Dataset items:
________________________________________

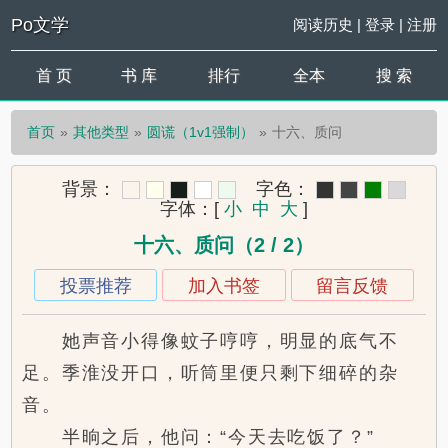
Po文学
阅读历史
|
登录
|
注册
首 页
书 库
排行
全本
搜 索
首页
其他类型
圆谎（1v1强制）
十六、质问
背景：
字色：
字体：
[
小
中
大
]
十六、质问（2 / 2）
投票推荐
加入书签
留言反馈
她声音小得像蚊子哼哼，明显的底气不
足。季淮没开口，听筒里便只剩下细碎的杂
音。
半晌之后，他问：“今天去吃饭了？”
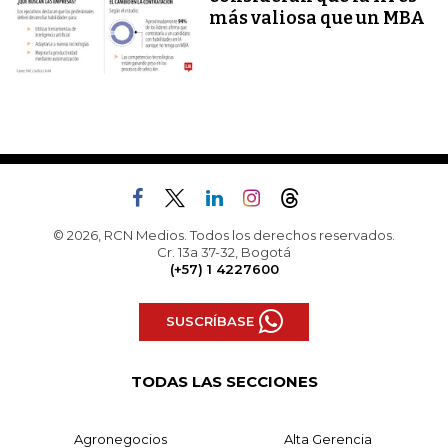
más valiosa que un MBA
© 2026, RCN Medios. Todos los derechos reservados.
Cr. 13a 37-32, Bogotá
(+57) 1 4227600
SUSCRÍBASE
TODAS LAS SECCIONES
Agronegocios
Alta Gerencia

________________________________________

• _DIRECTIONS_:
Should the entries hold any pictures, please omit those and print the remaining text exactly.

• _RESPONSE FOR THIS EXERCISE_:
Po文学
阅读历史
|
登录
|
注册
首 页
书 库
排行
全本
搜 索
首页
其他类型
圆谎（1v1强制）
十六、质问
背景：
字色：
字体：
[
小
中
大
]
十六、质问（2 / 2）
投票推荐
加入书签
留言反馈
她声音小得像蚊子哼哼，明显的底气不
足。季淮没开口，听筒里便只剩下细碎的杂
音。
半晌之后，他问：“今天去吃饭了？”
más valiosa que un MBA
© 2026, RCN Medios. Todos los derechos reservados.
Cr. 13a 37-32, Bogotá
(+57) 1 4227600
SUSCRÍBASE
TODAS LAS SECCIONES
Agronegocios
Alta Gerencia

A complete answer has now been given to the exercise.